He was right. If there had been a thermometer in the Right Prong country it would have marked twenty-five degrees below zero just then. Young Dan was agreeable; but he would have stood there and continued the motions of fishing, slowly and more slowly until the numbness caught his heart, if the old man had not suggested a move. When two good men go into the woods together, and one of them is well past four score years of age and the other has not yet completed his first score, the spur of competition is bound to prod now and then. In this matter of endurance against the cold the partners had silently and almost unconsciously competed. No rivalry of youth and age had inspired them, but rather the rivalry of two widely separated generations of youth; for old Andy Mace considered himself as good a man as he had ever been and so a trifle better than Young Dan, maybe, because of his birth and training in a period of the world’s existence that had marked its very highest point of development. He said nothing of all this to Young Dan, of course—even if he thought it.
They gathered up their gear and scooped the frozen fish into a couple of sacks. Not a word did they exchange until they were both on the warm side of their own door; and even then they didn’t exchange many. An hour later, however, when the “riz” biscuits, broiled venison steak, and the coffee-pot were on the table, they talked “good and plenty.”
Woodsmen are not generally supposed to be talkative folk. If there is any truth in this general supposition, then Young Dan and old Andy Mace must be the two exceptions that prove it—if suppositions, like rules, can be proved by exceptions. However that may be, these two woodsmen spent every evening in conversation, crawling into their bunks at last only because they couldn’t hear in their sleep. And their talk was not all of the woods and the day’s work. Far from it. They had much more to say concerning what they thought than what they knew; and so almost every subject under the sun was dealt with. Even when Young Dan read aloud, Andy capped every paragraph with a comment or an explanation, or an objection of equal or greater length. Their library contained only three small volumes of fiction, all from one entertaining pen—but under their system of reading, three promised to be plenty, for one winter at least. In spite of his interruptions, Andy Mace was a hungry listener, and so his interest in the adventures and mental processes of Mr. Sherlock Holmes soon became almost as keen as his partner’s. No one could be more sharply intrigued by an artful combination of significant words than that old trapper.
On the night of the day of the cold fishing, after the last fragment of steak had been devoured, Young Dan opened one of the treasured books and began to read aloud; and, at the same moment, Andy began to cut tobacco for his pipe. Andy gave ear intently until the tobacco was shredded, rolled, stuffed into the pipe and satisfactorily lighted. He blew three large, slow clouds and settled back in his chair.
“I wisht we had that gent here on Right Prong with us,” he said. “He’d stand it all right, too, I reckon, in a good coonskin coat. What d’ye cal’late he’d of made o’ that thief in claws?”
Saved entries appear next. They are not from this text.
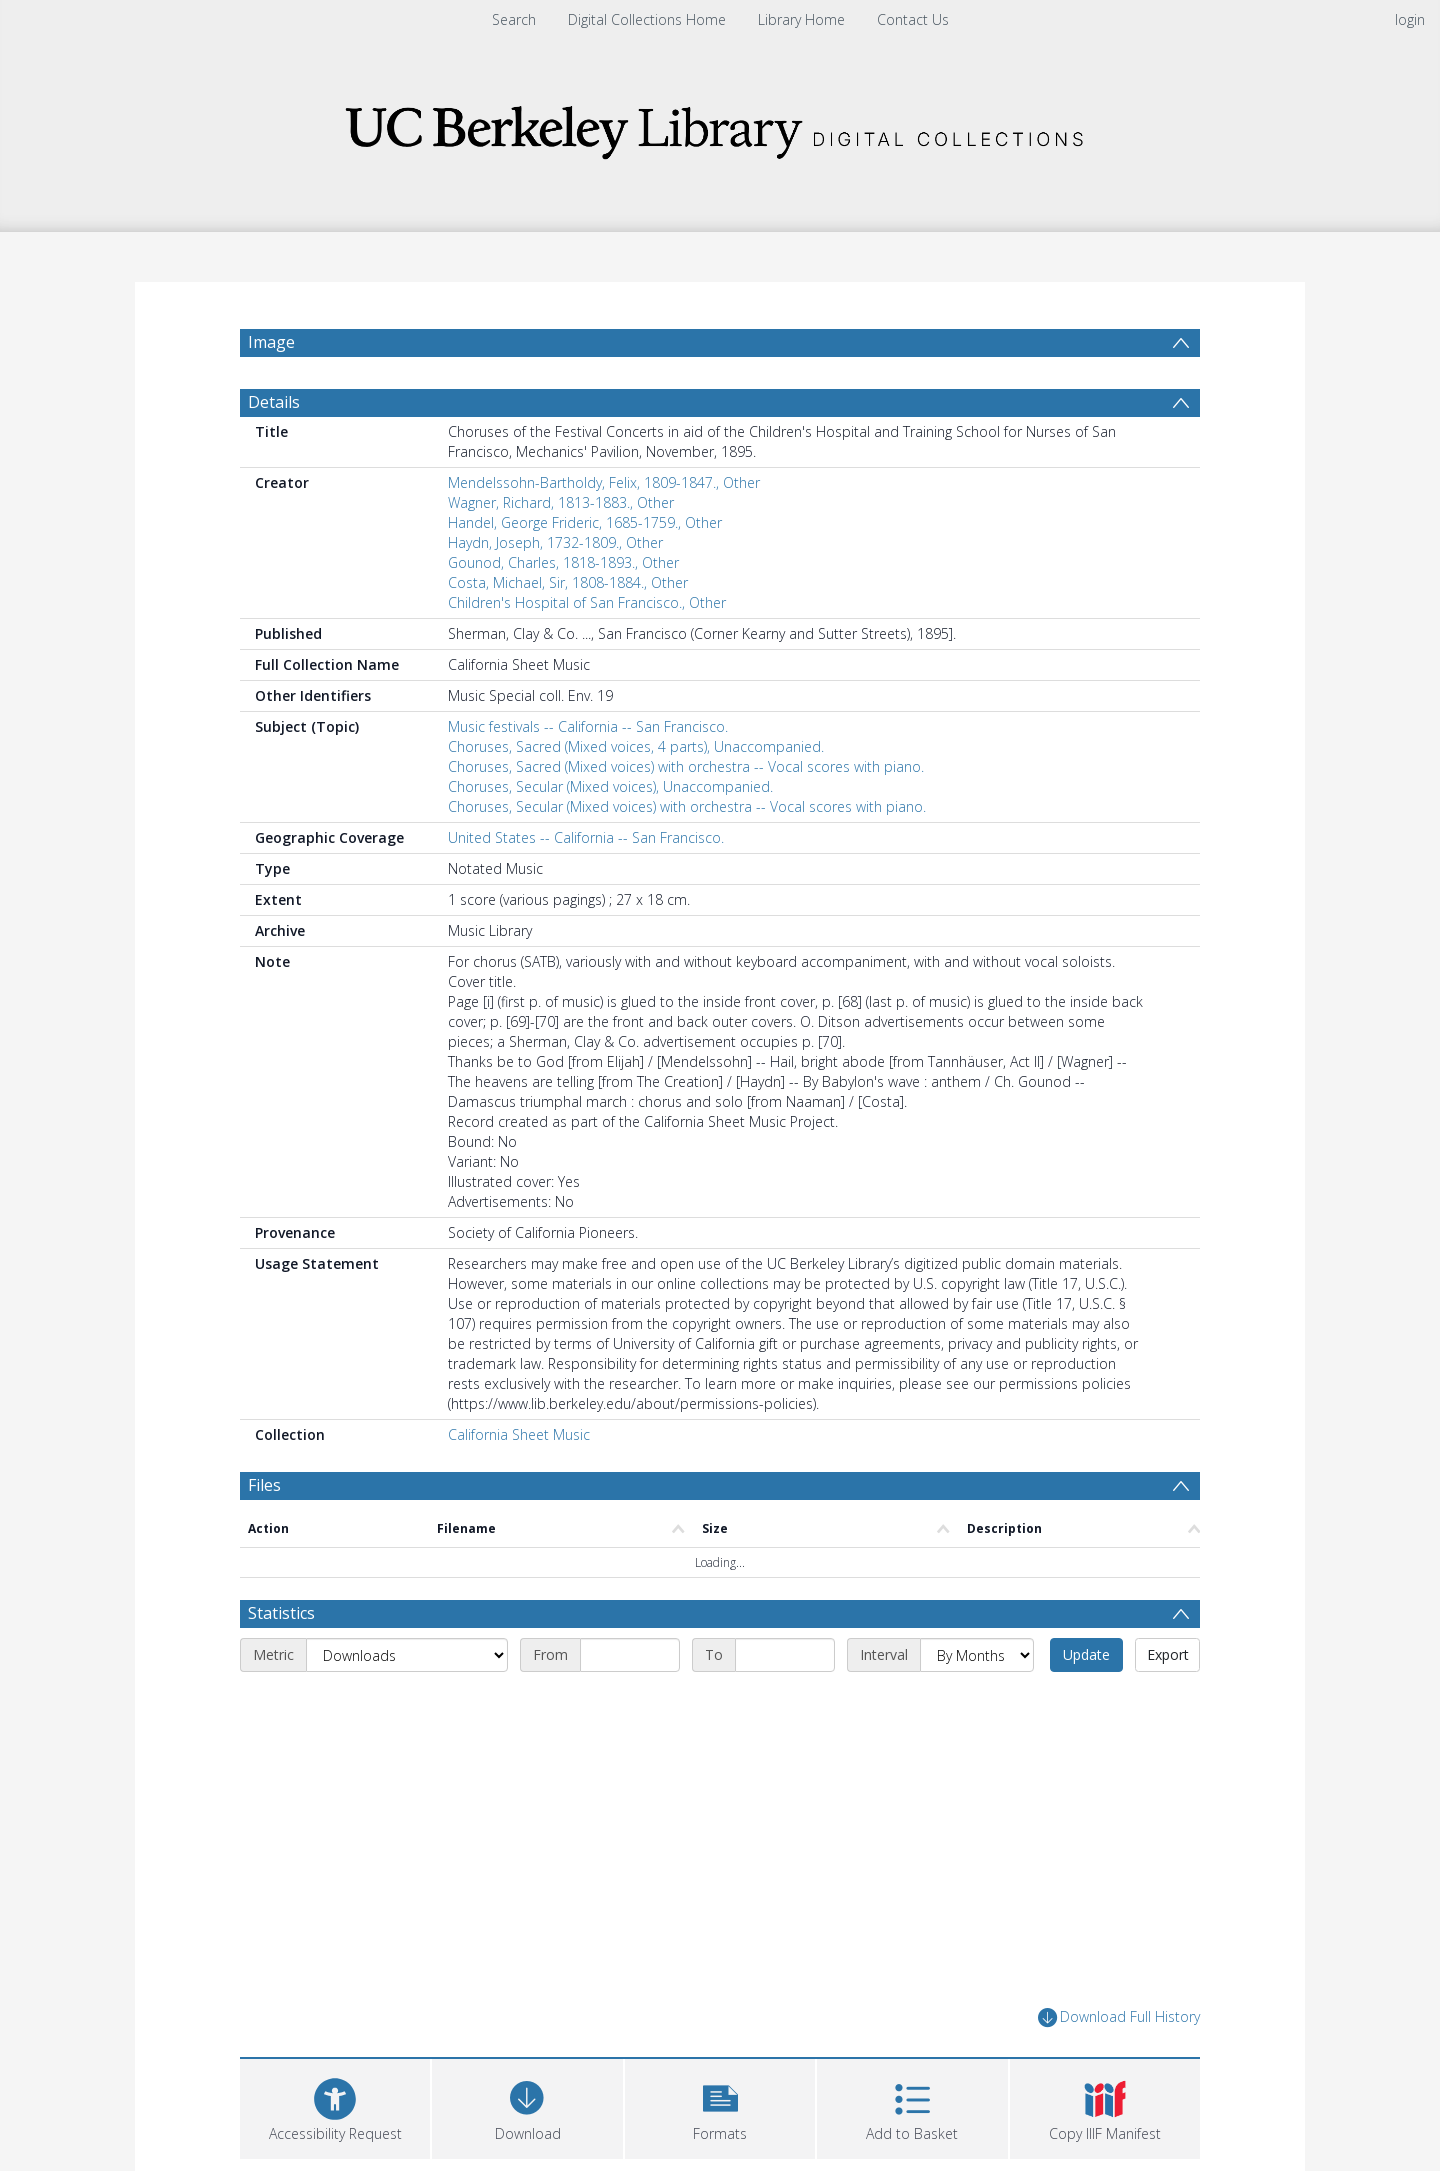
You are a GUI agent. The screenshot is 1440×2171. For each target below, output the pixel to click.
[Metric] (407, 1655)
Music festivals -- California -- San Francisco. (588, 726)
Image (271, 342)
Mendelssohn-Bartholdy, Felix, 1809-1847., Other (604, 482)
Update (1086, 1654)
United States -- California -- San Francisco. (586, 837)
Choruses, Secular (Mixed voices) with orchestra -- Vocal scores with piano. (687, 806)
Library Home (801, 19)
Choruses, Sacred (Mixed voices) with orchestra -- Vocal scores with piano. (686, 766)
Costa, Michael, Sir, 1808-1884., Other (568, 582)
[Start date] (630, 1655)
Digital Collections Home (647, 19)
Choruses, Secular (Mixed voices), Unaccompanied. (610, 786)
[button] (720, 2106)
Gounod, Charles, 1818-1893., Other (563, 562)
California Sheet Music (519, 1434)
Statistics (281, 1613)
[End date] (785, 1655)
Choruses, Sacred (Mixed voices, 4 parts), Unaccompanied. (636, 746)
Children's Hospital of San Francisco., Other (587, 602)
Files (264, 1485)
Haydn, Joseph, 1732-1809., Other (555, 542)
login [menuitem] (1410, 19)
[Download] (527, 2106)
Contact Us (913, 19)
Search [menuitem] (514, 19)
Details (274, 402)
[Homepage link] (720, 126)
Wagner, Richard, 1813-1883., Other (561, 502)
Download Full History (1119, 2017)
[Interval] (977, 1655)
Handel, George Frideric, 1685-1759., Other (585, 522)
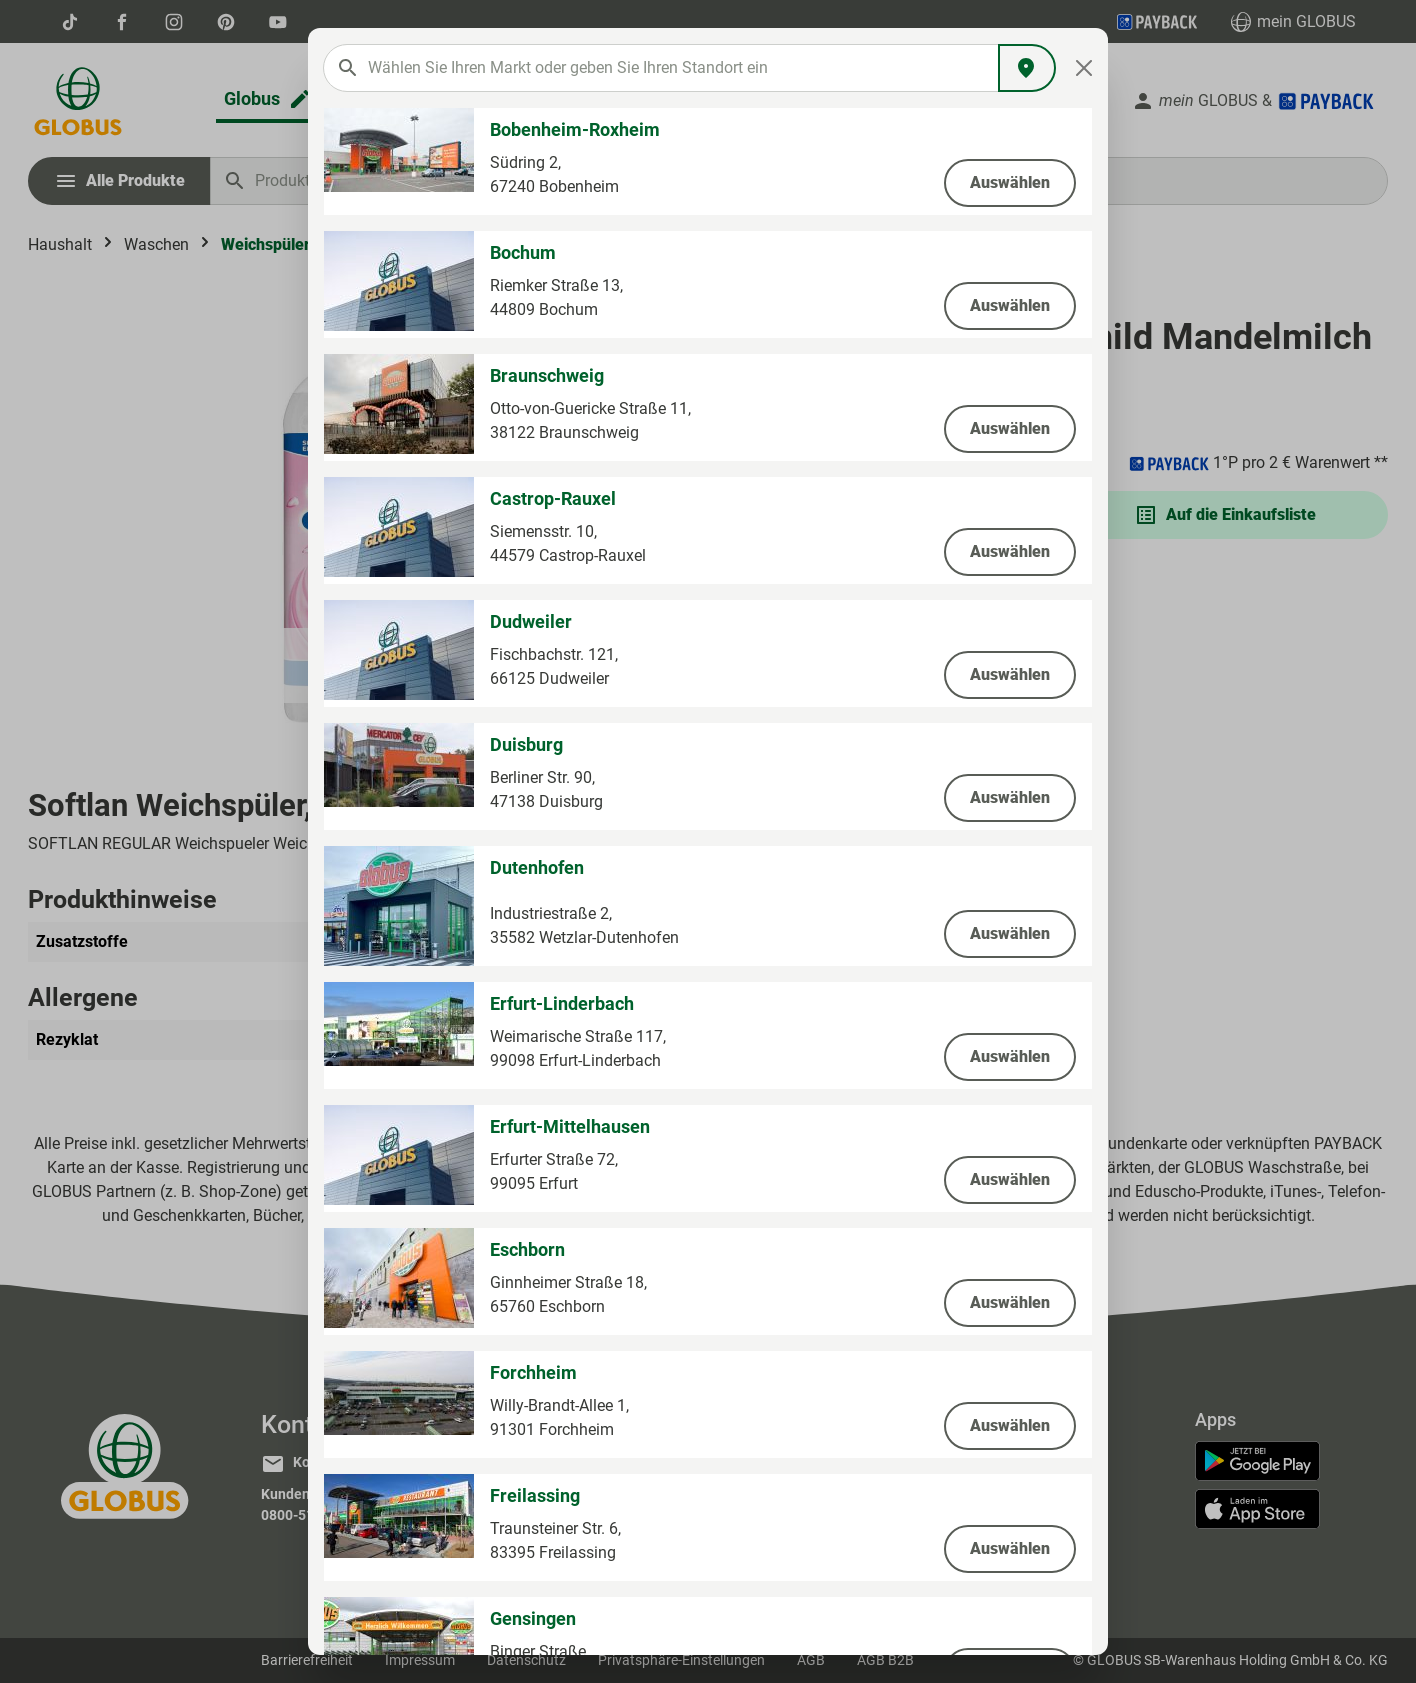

Young Dan closed the book on a finger.
“I guess he would of known it wasn’t a bear right off,” he said. “I did. I suspicioned it wasn’t, anyhow. I guess he would of known for sure, right off; and maybe he wouldn’t of figgered it out the way I did, neither—not by the molasses jug alone, perhaps.”
“How else could he figger it out? What else was there to figger on?”
“Plenty for him. I can think of some other things myself, now. There were the claw-marks. I guess those alone would of been enough for Mr. Holmes.”
“What about ’em? They were marks of a b’ar’s claws.”